The airliner last week apologised and offered to compensate customers for any direct financial loss for the attack that took place between 21 August and 5 September via its website and app.
However, an group-action suit* led by SPG Law contends BA has not gone far enough and should be paying travellers for the "compensation for inconvenience, distress and annoyance associated with the data leak".
The action points to compensation rights in the European General Data Protection Regulation, which came into effect in May.
SPG Law, the Brit limb of US firm Sanders Phillips Grossman, set up a dedicated micro-site to get victims to sign up to the case.

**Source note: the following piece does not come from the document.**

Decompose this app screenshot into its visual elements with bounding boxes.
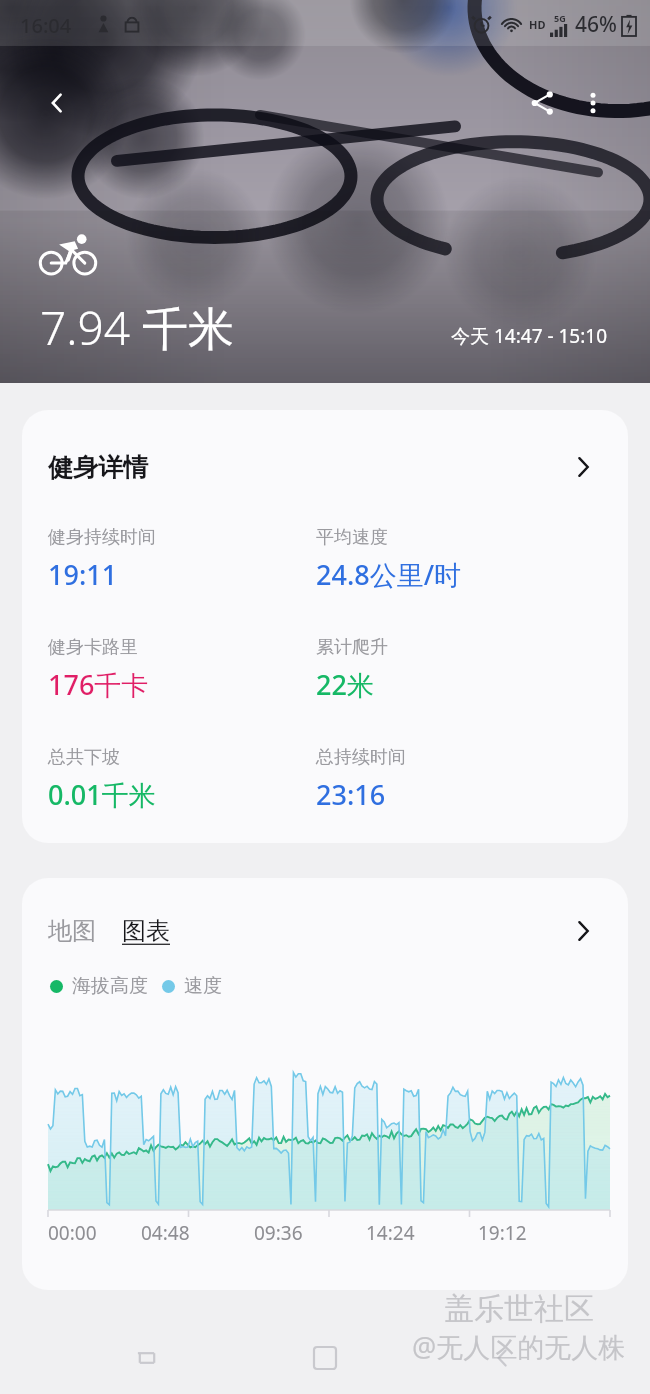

The firm, which cynics might dismiss as an ambulance chaser, is recruiting participants on a "no win, no fee" basis. It has suggested its offer is the best and most straightforward way passengers might be able to secure up to £1,500 compensation.
SPG Law said it would cap its fees at a maximum of 35 per cent including VAT.
If the case goes to court, SPG Law acknowledged the possibility that the airline may win and might even be awarded legal costs.
"In the event that it is necessary to litigate, we will arrange insurance on behalf of all Claimants who sign up with us," it said. "This will protect you against having to pay BA's costs in the unlikely event that the claim is lost."
British Airways is yet to respond to a request for comment from The Register. ®
*A group-action lawsuit is the English law equivalent of a class-action lawsuit. SPG Law is also "campaigning" to mount a group-action lawsuit over the VW emissions scandal on behalf of affected drivers. The firm is acting just days after the breach was disclosed and before the dust has settled and the facts are known.